Your assignment: Up to and including the line holding "naturaleza, Allerpark es", write out the data exactly from its first line, but not the pictures.

Exercise materials Start Marker

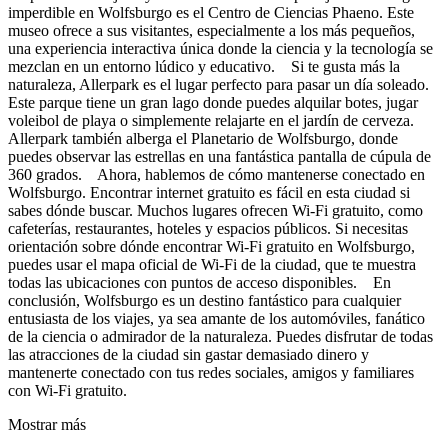
imperdible en Wolfsburgo es el Centro de Ciencias Phaeno. Este
museo ofrece a sus visitantes, especialmente a los más pequeños,
una experiencia interactiva única donde la ciencia y la tecnología se
mezclan en un entorno lúdico y educativo. Si te gusta más la
naturaleza, Allerpark es el lugar perfecto para pasar un día soleado.
Este parque tiene un gran lago donde puedes alquilar botes, jugar
voleibol de playa o simplemente relajarte en el jardín de cerveza.
Allerpark también alberga el Planetario de Wolfsburgo, donde
puedes observar las estrellas en una fantástica pantalla de cúpula de
360 grados. Ahora, hablemos de cómo mantenerse conectado en
Wolfsburgo. Encontrar internet gratuito es fácil en esta ciudad si
sabes dónde buscar. Muchos lugares ofrecen Wi-Fi gratuito, como
cafeterías, restaurantes, hoteles y espacios públicos. Si necesitas
orientación sobre dónde encontrar Wi-Fi gratuito en Wolfsburgo,
puedes usar el mapa oficial de Wi-Fi de la ciudad, que te muestra
todas las ubicaciones con puntos de acceso disponibles. En
conclusión, Wolfsburgo es un destino fantástico para cualquier
entusiasta de los viajes, ya sea amante de los automóviles, fanático
de la ciencia o admirador de la naturaleza. Puedes disfrutar de todas
las atracciones de la ciudad sin gastar demasiado dinero y
mantenerte conectado con tus redes sociales, amigos y familiares
con Wi-Fi gratuito.
Mostrar más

Exercise materials End Marker

Output for this exercise:
imperdible en Wolfsburgo es el Centro de Ciencias Phaeno. Este
museo ofrece a sus visitantes, especialmente a los más pequeños,
una experiencia interactiva única donde la ciencia y la tecnología se
mezclan en un entorno lúdico y educativo. Si te gusta más la
naturaleza, Allerpark es el lugar perfecto para pasar un día soleado.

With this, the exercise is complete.